**WORK TASK:**
Please return, exactly and only, the lines beginning at the top of the entries below and ending with the line containing "para sector atado/desposte. Jornada completa."; keep out the pictures.
══════════════════════════════
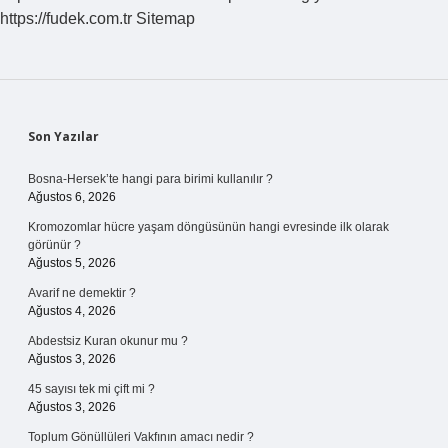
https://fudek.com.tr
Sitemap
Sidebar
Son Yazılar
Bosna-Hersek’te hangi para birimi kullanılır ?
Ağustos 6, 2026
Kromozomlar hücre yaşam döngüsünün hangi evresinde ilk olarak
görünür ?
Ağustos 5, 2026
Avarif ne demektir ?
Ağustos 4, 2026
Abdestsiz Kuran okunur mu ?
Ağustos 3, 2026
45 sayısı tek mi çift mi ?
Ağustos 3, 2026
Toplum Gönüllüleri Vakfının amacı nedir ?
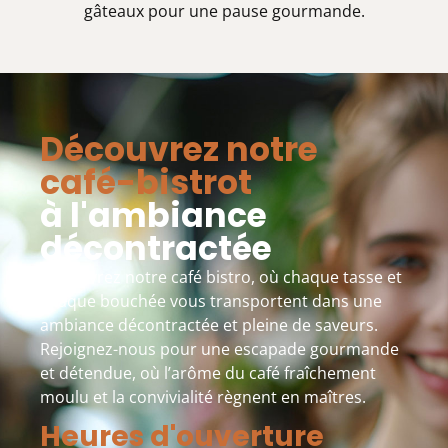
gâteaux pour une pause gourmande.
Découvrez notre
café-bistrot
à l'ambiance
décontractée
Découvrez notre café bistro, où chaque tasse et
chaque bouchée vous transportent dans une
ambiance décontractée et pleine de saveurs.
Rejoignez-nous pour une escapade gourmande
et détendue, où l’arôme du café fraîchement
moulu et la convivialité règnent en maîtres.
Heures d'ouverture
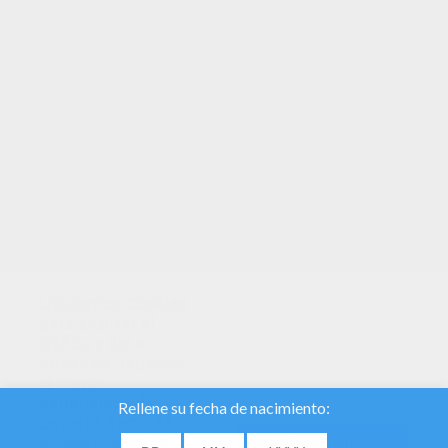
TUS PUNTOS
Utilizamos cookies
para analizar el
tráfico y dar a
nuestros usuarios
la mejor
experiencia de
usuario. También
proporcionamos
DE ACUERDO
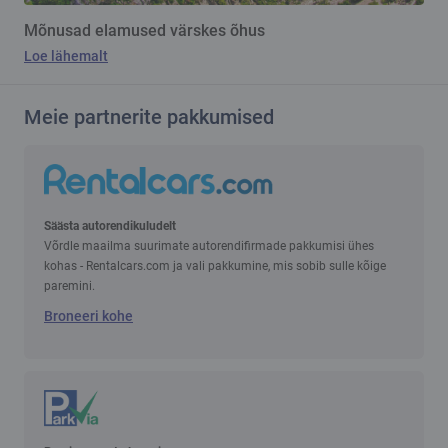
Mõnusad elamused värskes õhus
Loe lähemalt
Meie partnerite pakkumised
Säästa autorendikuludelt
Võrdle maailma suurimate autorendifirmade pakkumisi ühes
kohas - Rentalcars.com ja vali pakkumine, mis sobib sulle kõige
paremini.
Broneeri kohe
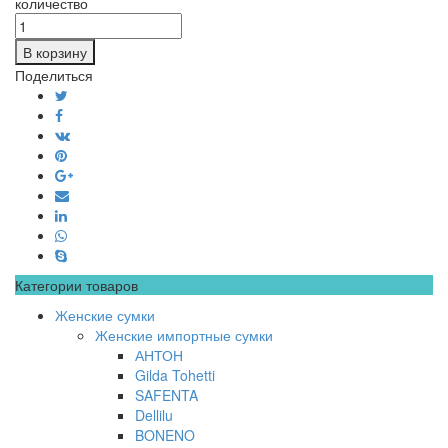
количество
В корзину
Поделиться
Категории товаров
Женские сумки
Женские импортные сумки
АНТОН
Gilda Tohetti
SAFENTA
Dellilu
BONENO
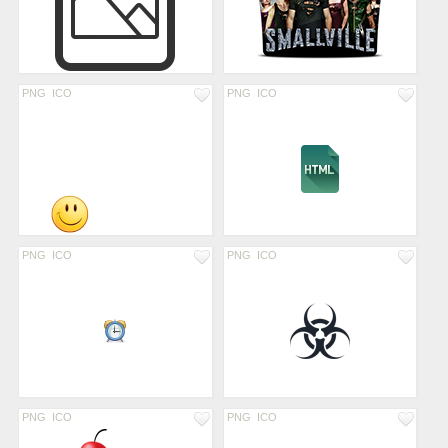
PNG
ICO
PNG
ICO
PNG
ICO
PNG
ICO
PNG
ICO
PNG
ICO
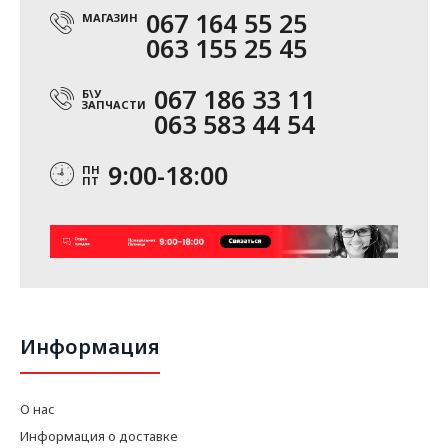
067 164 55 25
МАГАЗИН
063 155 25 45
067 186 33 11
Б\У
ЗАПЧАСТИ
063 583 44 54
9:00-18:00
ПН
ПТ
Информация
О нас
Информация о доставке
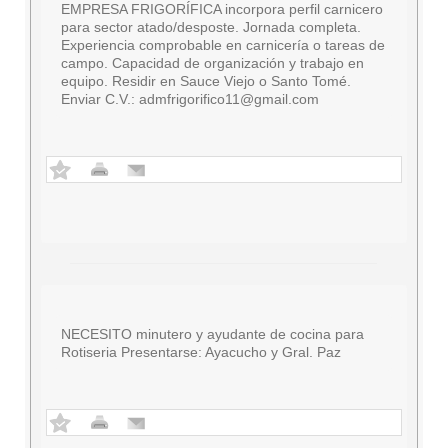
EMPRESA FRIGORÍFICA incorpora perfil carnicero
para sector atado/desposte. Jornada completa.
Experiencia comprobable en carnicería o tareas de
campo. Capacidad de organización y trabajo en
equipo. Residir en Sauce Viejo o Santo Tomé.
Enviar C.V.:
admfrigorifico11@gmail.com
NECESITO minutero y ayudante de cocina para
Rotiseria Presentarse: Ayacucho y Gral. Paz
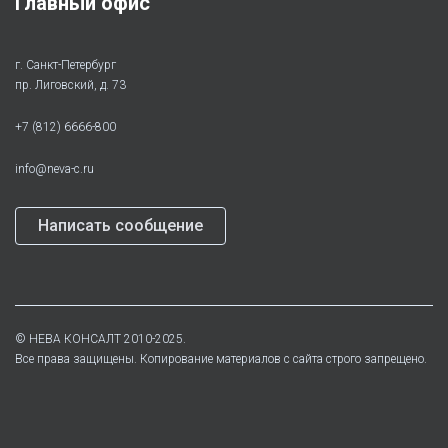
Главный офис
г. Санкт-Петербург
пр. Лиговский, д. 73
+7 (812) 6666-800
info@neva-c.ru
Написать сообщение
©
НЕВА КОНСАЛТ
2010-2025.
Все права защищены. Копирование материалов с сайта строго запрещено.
══════════════════════════════
**SOLUTION TO THIS PROBLEM:**
https://fudek.com.tr
Sitemap
Sidebar
Son Yazılar
Bosna-Hersek’te hangi para birimi kullanılır ?
Ağustos 6, 2026
Kromozomlar hücre yaşam döngüsünün hangi evresinde ilk olarak
görünür ?
Ağustos 5, 2026
Avarif ne demektir ?
Ağustos 4, 2026
Abdestsiz Kuran okunur mu ?
Ağustos 3, 2026
45 sayısı tek mi çift mi ?
Ağustos 3, 2026
Toplum Gönüllüleri Vakfının amacı nedir ?
gâteaux pour une pause gourmande.
Découvrez notre
café-bistrot
à l'ambiance
décontractée
Découvrez notre café bistro, où chaque tasse et
chaque bouchée vous transportent dans une
ambiance décontractée et pleine de saveurs.
Rejoignez-nous pour une escapade gourmande
et détendue, où l’arôme du café fraîchement
moulu et la convivialité règnent en maîtres.
Heures d'ouverture
TUS PUNTOS
Utilizamos cookies
para analizar el
tráfico y dar a
nuestros usuarios
la mejor
experiencia de
usuario. También
proporcionamos
DE ACUERDO
Mõnusad elamused värskes õhus
Loe lähemalt
Meie partnerite pakkumised
Säästa autorendikuludelt
Võrdle maailma suurimate autorendifirmade pakkumisi ühes
kohas - Rentalcars.com ja vali pakkumine, mis sobib sulle kõige
paremini.
Broneeri kohe
количество
В корзину
Поделиться
Категории товаров
Женские сумки
Женские импортные сумки
АНТОН
Gilda Tohetti
SAFENTA
Dellilu
BONENO
PNG
ICO
PNG
ICO
PNG
ICO
PNG
ICO
PNG
ICO
PNG
ICO
067 164 55 25
МАГАЗИН
063 155 25 45
067 186 33 11
Б\У
ЗАПЧАСТИ
063 583 44 54
9:00-18:00
ПН
ПТ
Информация
О нас
Информация о доставке
EMPRESA FRIGORÍFICA incorpora perfil carnicero
para sector atado/desposte. Jornada completa.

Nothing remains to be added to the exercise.